### Records supplied
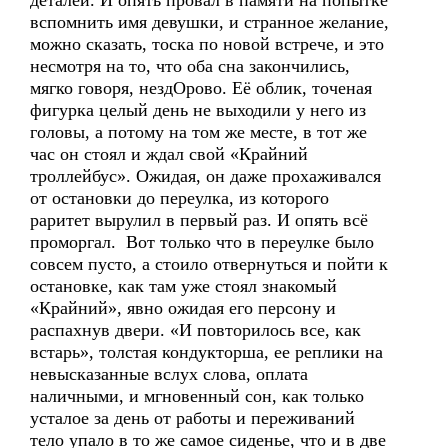
деталей. И опять провал в памяти на попытке
вспомнить имя девушки, и странное желание,
можно сказать, тоска по новой встрече, и это
несмотря на то, что оба сна закончились,
мягко говоря, нездОрово. Её облик, точеная
фигурка целый день не выходили у него из
головы, а потому на том же месте, в тот же
час он стоял и ждал свой «Крайний
троллейбус». Ожидая, он даже прохаживался
от остановки до переулка, из которого
раритет вырулил в первый раз. И опять всё
проморгал. Вот только что в переулке было
совсем пусто, а стоило отвернуться и пойти к
остановке, как там уже стоял знакомый
«Крайний», явно ожидая его персону и
распахнув двери. «И повторилось все, как
встарь», толстая кондукторша, ее реплики на
невысказанные вслух слова, оплата
наличными, и мгновенный сон, как только
усталое за день от работы и переживаний
тело упало в то же самое сиденье, что и в две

### Work instruction
Omit every picture while printing the data word for word.

### Reply
деталей. И опять провал в памяти на попытке
вспомнить имя девушки, и странное желание,
можно сказать, тоска по новой встрече, и это
несмотря на то, что оба сна закончились,
мягко говоря, нездОрово. Её облик, точеная
фигурка целый день не выходили у него из
головы, а потому на том же месте, в тот же
час он стоял и ждал свой «Крайний
троллейбус». Ожидая, он даже прохаживался
от остановки до переулка, из которого
раритет вырулил в первый раз. И опять всё
проморгал. Вот только что в переулке было
совсем пусто, а стоило отвернуться и пойти к
остановке, как там уже стоял знакомый
«Крайний», явно ожидая его персону и
распахнув двери. «И повторилось все, как
встарь», толстая кондукторша, ее реплики на
невысказанные вслух слова, оплата
наличными, и мгновенный сон, как только
усталое за день от работы и переживаний
тело упало в то же самое сиденье, что и в две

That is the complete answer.